Nouvelle-Calédonie adopte l’élargissement du corps électoral avant le scrutin provincial

Nouvelle-Calédonie adopte l’élargissement du corps électoral avant le scrutin provincial
Vote élargi en Nouvelle-Calédonie

À moins de six semaines des élections provinciales en Nouvelle-Calédonie, le Parlement approuve définitivement un élargissement ciblé du corps électoral pour l’archipel.

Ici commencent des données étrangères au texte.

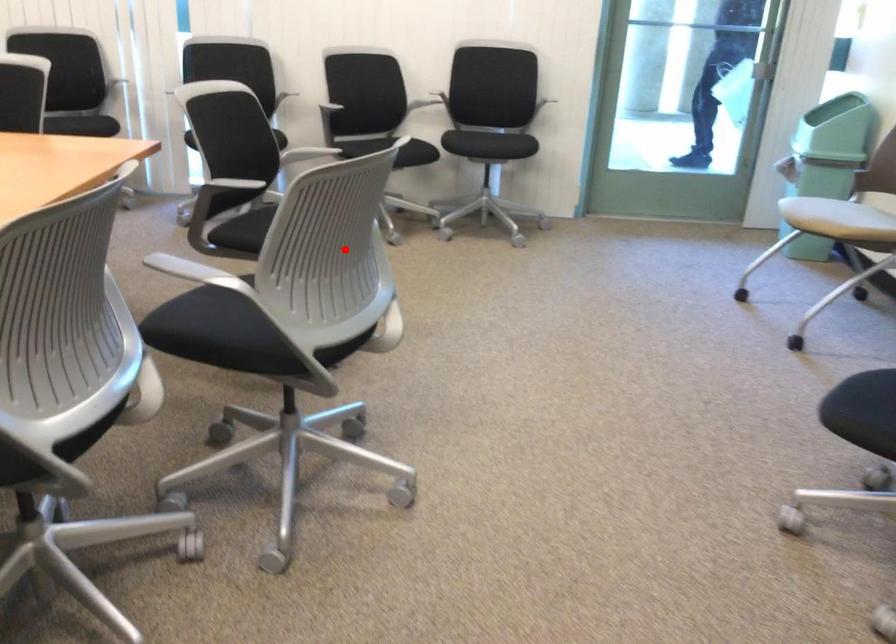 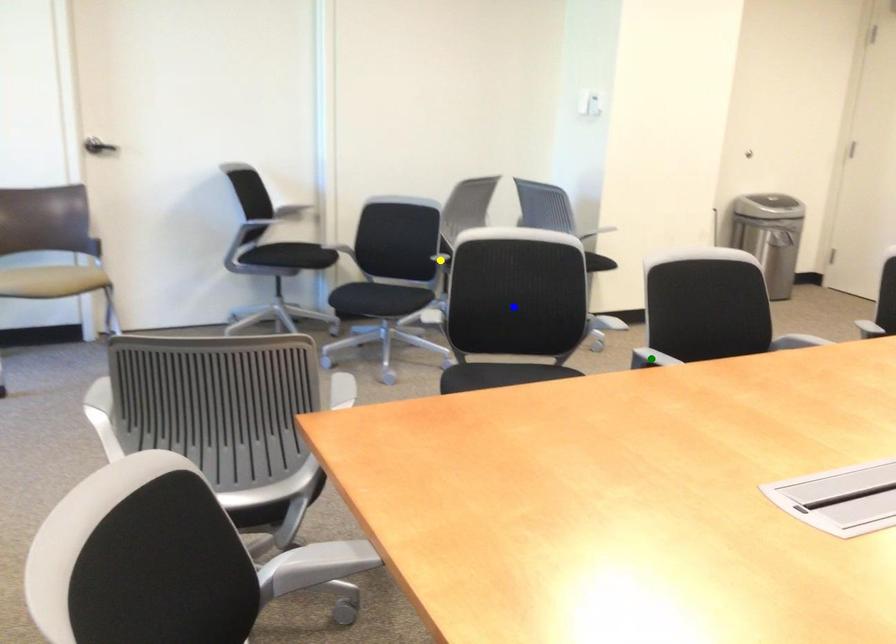 Question: I am providing you with two images of the same scene from different viewpoints. A red point is marked on the first image. You are given multiple points on the second image. Can you choose the point in image 2 that corresponds to the point in image 1?

Choices:
 (A) yellow point
 (B) blue point
 (C) green point

Answer: (B) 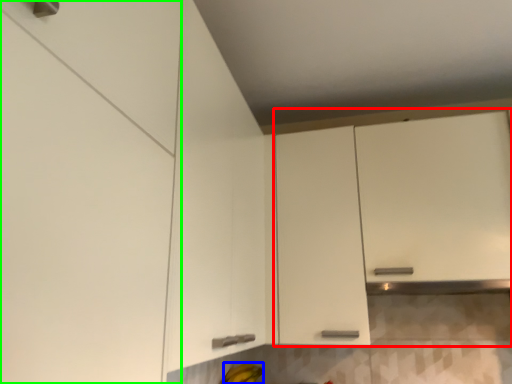 Question: Which object is the closest to the cabinetry (highlighted by a red box)? Choose among these: banana (highlighted by a blue box) or cabinetry (highlighted by a green box).

Choices:
 (A) banana
 (B) cabinetry

Answer: (A) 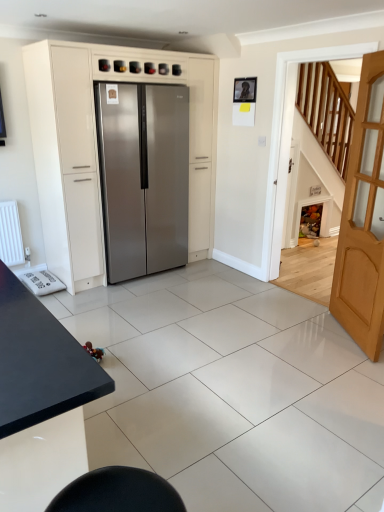 Question: From a real-world perspective, is stainless steel refrigerator at center beneath satin silver refrigerator at center?

Choices:
 (A) yes
 (B) no

Answer: (A)

Question: Could you tell me if stainless steel refrigerator at center is facing satin silver refrigerator at center?

Choices:
 (A) no
 (B) yes

Answer: (B)

Question: Can you confirm if stainless steel refrigerator at center is shorter than satin silver refrigerator at center?

Choices:
 (A) yes
 (B) no

Answer: (A)

Question: Does stainless steel refrigerator at center have a greater width compared to satin silver refrigerator at center?

Choices:
 (A) no
 (B) yes

Answer: (B)

Question: Does stainless steel refrigerator at center come behind satin silver refrigerator at center?

Choices:
 (A) no
 (B) yes

Answer: (B)

Question: Would you say stainless steel refrigerator at center is outside satin silver refrigerator at center?

Choices:
 (A) yes
 (B) no

Answer: (B)

Question: Is satin silver refrigerator at center not within light brown wooden door at right?

Choices:
 (A) no
 (B) yes

Answer: (B)

Question: Could you tell me if satin silver refrigerator at center is turned towards light brown wooden door at right?

Choices:
 (A) yes
 (B) no

Answer: (A)

Question: From a real-world perspective, is satin silver refrigerator at center on top of light brown wooden door at right?

Choices:
 (A) yes
 (B) no

Answer: (A)

Question: Is satin silver refrigerator at center oriented away from light brown wooden door at right?

Choices:
 (A) yes
 (B) no

Answer: (B)

Question: Does satin silver refrigerator at center have a lesser width compared to light brown wooden door at right?

Choices:
 (A) yes
 (B) no

Answer: (B)

Question: From a real-world perspective, does satin silver refrigerator at center sit lower than light brown wooden door at right?

Choices:
 (A) yes
 (B) no

Answer: (B)

Question: Is light brown wooden door at right smaller than satin silver refrigerator at center?

Choices:
 (A) no
 (B) yes

Answer: (B) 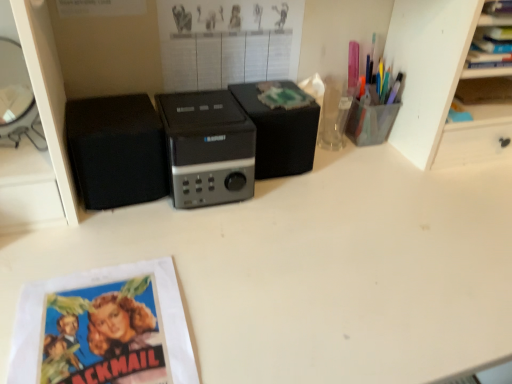 Question: Can you confirm if black matte speaker at center, the 1th speaker when ordered from right to left, is taller than black plastic speaker at center?

Choices:
 (A) yes
 (B) no

Answer: (B)

Question: Is the position of black matte speaker at center, arranged as the second speaker when viewed from the left, more distant than that of black plastic speaker at center?

Choices:
 (A) no
 (B) yes

Answer: (B)

Question: Considering the relative sizes of black matte speaker at center, arranged as the second speaker when viewed from the left, and black plastic speaker at center in the image provided, is black matte speaker at center, arranged as the second speaker when viewed from the left, shorter than black plastic speaker at center?

Choices:
 (A) yes
 (B) no

Answer: (A)

Question: Is black matte speaker at center, arranged as the second speaker when viewed from the left, wider than black plastic speaker at center?

Choices:
 (A) no
 (B) yes

Answer: (A)

Question: From a real-world perspective, relative to blue paper at lower left, is black matte speaker at center, the 1th speaker when ordered from right to left, vertically above or below?

Choices:
 (A) below
 (B) above

Answer: (B)

Question: Is black matte speaker at center, the 1th speaker when ordered from right to left, wider or thinner than blue paper at lower left?

Choices:
 (A) thin
 (B) wide

Answer: (A)

Question: In the image, is black matte speaker at center, the 1th speaker when ordered from right to left, positioned in front of or behind blue paper at lower left?

Choices:
 (A) front
 (B) behind

Answer: (B)

Question: From the image's perspective, is black matte speaker at center, the 1th speaker when ordered from right to left, positioned above or below blue paper at lower left?

Choices:
 (A) below
 (B) above

Answer: (B)

Question: Is blue paper at lower left inside the boundaries of black matte speaker at left, which is the 1th speaker from left to right, or outside?

Choices:
 (A) outside
 (B) inside

Answer: (A)

Question: Looking at the image, does blue paper at lower left seem bigger or smaller compared to black matte speaker at left, positioned as the 2th speaker in right-to-left order?

Choices:
 (A) big
 (B) small

Answer: (B)

Question: From a real-world perspective, relative to black matte speaker at left, positioned as the 2th speaker in right-to-left order, is blue paper at lower left vertically above or below?

Choices:
 (A) below
 (B) above

Answer: (A)

Question: In terms of width, does blue paper at lower left look wider or thinner when compared to black matte speaker at left, positioned as the 2th speaker in right-to-left order?

Choices:
 (A) wide
 (B) thin

Answer: (A)

Question: Considering their positions, is black matte speaker at center, arranged as the second speaker when viewed from the left, located in front of or behind translucent plastic pen holder at upper right?

Choices:
 (A) behind
 (B) front

Answer: (B)

Question: In terms of size, does black matte speaker at center, arranged as the second speaker when viewed from the left, appear bigger or smaller than translucent plastic pen holder at upper right?

Choices:
 (A) small
 (B) big

Answer: (B) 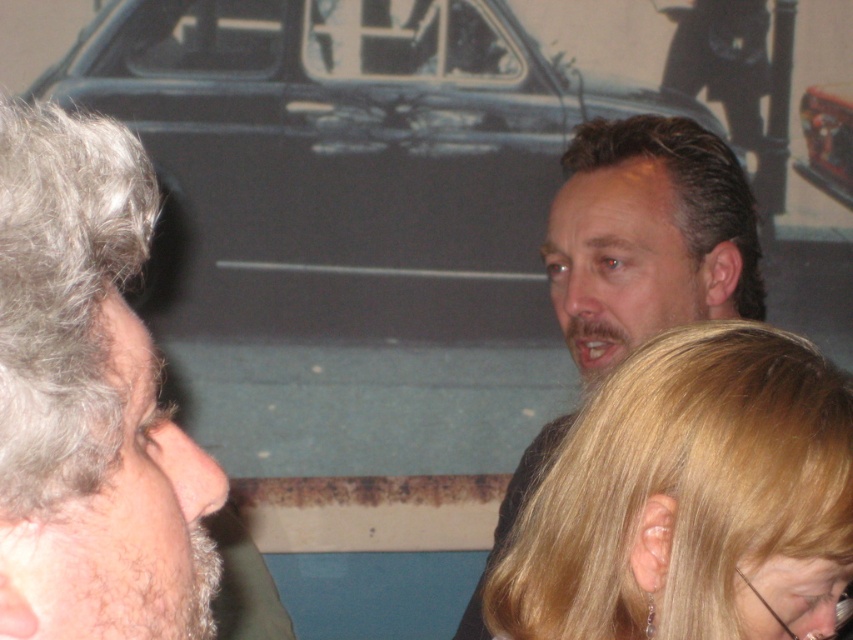 You are a photographer trying to capture a photo of the shiny metallic car at upper center without any people blocking it. Since the blonde hair at center is in the way, can you adjust your camera angle to avoid the person?

The blonde hair at center is not as tall as the shiny metallic car at upper center, so lowering the camera angle might allow you to capture the car without the person blocking it.

You are at an event and want to get a clear view of the large car display in the background. There are two people blocking your view, the blonde hair at center and the dark brown hair at center. Which person do you need to move to see the car display better?

The blonde hair at center is in front of dark brown hair at center. To get a better view of the car display, you need to move the blonde hair at center since it is closer to you and blocking the view. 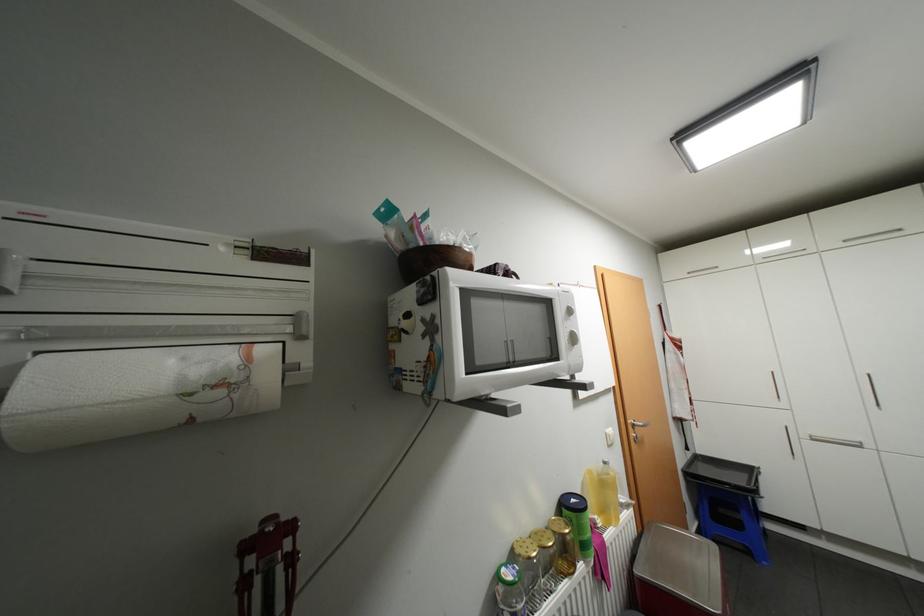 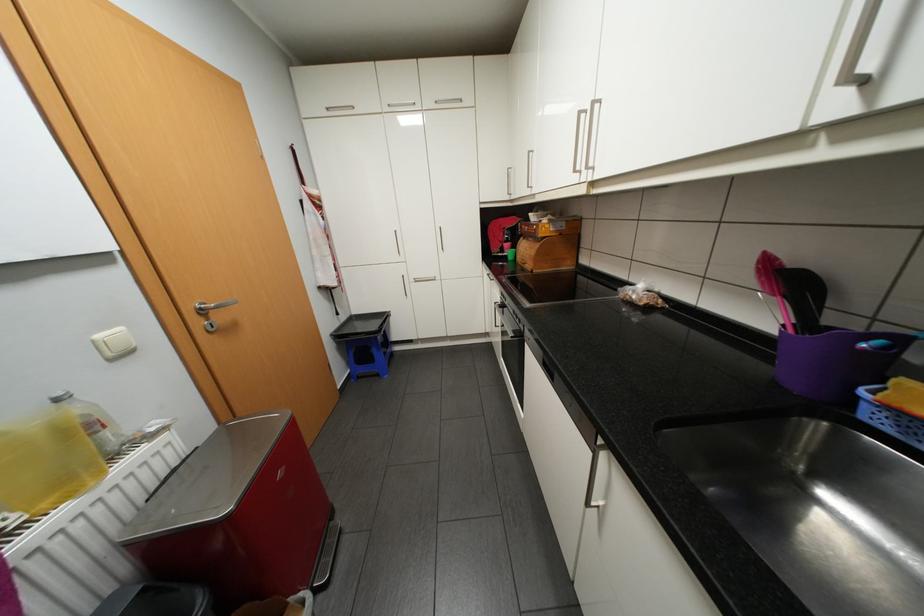 The point at (613, 462) is marked in the first image. Where is the corresponding point in the second image?

(65, 399) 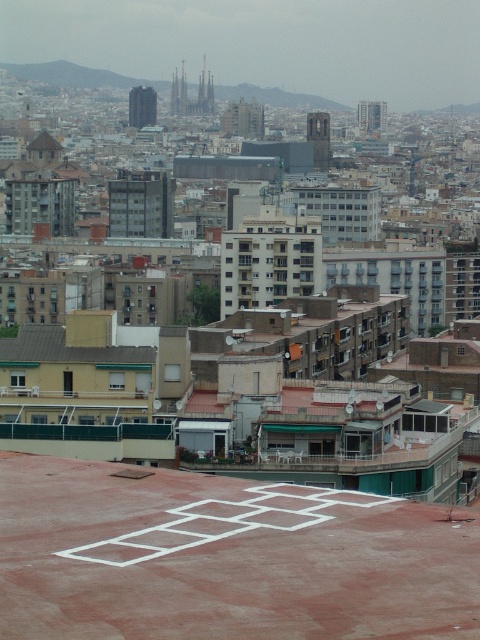 Who is higher up, red concrete hopscotch at center or brown corrugated metal roof at center?

brown corrugated metal roof at center is above.

Does red concrete hopscotch at center have a greater width compared to brown corrugated metal roof at center?

In fact, red concrete hopscotch at center might be narrower than brown corrugated metal roof at center.

Between point (343, 520) and point (80, 348), which one is positioned in front?

Point (343, 520)

You are a GUI agent. You are given a task and a screenshot of the screen. Output one action in this format:
    pyautogui.click(x=<x>, y=<y>)
    Task: Click on the red concrete hopscotch at center
    The height and width of the screenshot is (640, 480).
    Given the screenshot: What is the action you would take?
    pyautogui.click(x=225, y=557)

La réforme ouvre le vote à environ 10 500 natifs jusque-là exclus de ce scrutin, sur fond de fortes tensions politiques et de débat sur l’équilibre institutionnel local.

Points forts

  • Le 20 mai, l’Assemblée nationale adopte par 386 voix contre 127 une réforme élargissant le corps électoral pour les élections provinciales calédoniennes à environ 10 500 natifs auparavant exclus.
  • La réforme, qui a rejeté de justesse l'extension aux conjoints par 164 voix contre 163, intervient avant le scrutin provincial du 28 juin, crucial pour la répartition des compétences locales.
  • L’initiative, point de tensions entre indépendantistes et loyalistes, est vue comme réponse à une distorsion croissante du corps électoral (de 8 % d’exclus en 1998 à 17 % aujourd’hui) et attend la validation du Conseil constitutionnel.

Vote parlementaire et contenu de la réforme

Comme le rapporte Le Monde, l’Assemblée nationale adopte en dernier ressort, mercredi 20 mai, la proposition de loi organique soutenue par l’exécutif, par 386 voix contre 127, après une large approbation au Sénat. Le texte est examiné en urgence et entériné en présence du premier ministre, Sébastien Lecornu.

La réforme permet aux natifs calédoniens actuellement privés de droit de vote aux élections provinciales, soit environ 10 500 personnes, de participer au scrutin. Elle concerne notamment des personnes nées en Nouvelle-Calédonie après 1998, alors même qu’elles ont déjà pu voter lors des trois consultations référendaires organisées dans l’archipel.

Le gouvernement défend une modification rapide et limitée après l’échec d’un projet de loi constitutionnel plus large. En revanche, son amendement visant à inclure aussi les conjoints liés depuis au moins cinq ans à un électeur est rejeté de justesse, par 164 voix contre 163, dans un contexte de divisions au sein même de la majorité.

Enjeux institutionnels et risques politiques pour l’archipel

Le scrutin provincial, prévu le 28 juin après trois reports, revêt une importance particulière en Nouvelle-Calédonie, où les trois provinces concentrent une large part des compétences locales. Jusqu’ici, ce vote repose sur un corps électoral gelé, réservé aux personnes justifiant de dix ans de résidence en 1998 ainsi qu’à leurs descendants.

L’ouverture de ce corps électoral reste l’un des sujets les plus sensibles du débat calédonien. Les indépendantistes redoutent une dilution du vote kanak, tandis que les non-indépendantistes soutiennent cette évolution au nom de l’égalité devant le suffrage.

Cette question avait déjà servi de déclencheur aux émeutes survenues il y a deux ans dans l’archipel, qui ont fait 14 morts et causé 2 milliards d’euros de dégâts. Sébastien Lecornu présente le texte comme une réponse partielle à une distorsion croissante, affirmant que la part des exclus du corps électoral est passée de moins de 8 % en 1998 à 17 % aujourd’hui.

Les discussions sur l’après-scrutin restent toutefois fragiles. Emmanuel Tjibaou, député du Front de libération nationale kanak et socialiste, confirme la participation de son camp à de futures négociations tout en réclamant un cadre loyal, alors que le député loyaliste Nicolas Metzdorf estime que la version finale réduit l’intérêt des non-indépendantistes à revenir à la table des discussions.

Le texte doit encore passer devant le Conseil constitutionnel, passage obligatoire pour une loi organique, alors que plusieurs députés mettent déjà en doute sa conformité juridique, y compris sans l’extension aux conjoints.

Dans notre précédent article sur l’élargissement du corps électoral en Nouvelle-Calédonie, nous expliquions que le Parlement avait définitivement adopté une loi organique ouvrant partiellement le vote provincial à environ 10 500 natifs jusque-là exclus, malgré leur participation aux référendums. Nous soulignions aussi que cette évolution, présentée par l’exécutif comme un pas important, intervenait dans un contexte institutionnel sensible à l’approche d’un scrutin provincial déterminant pour l’archipel.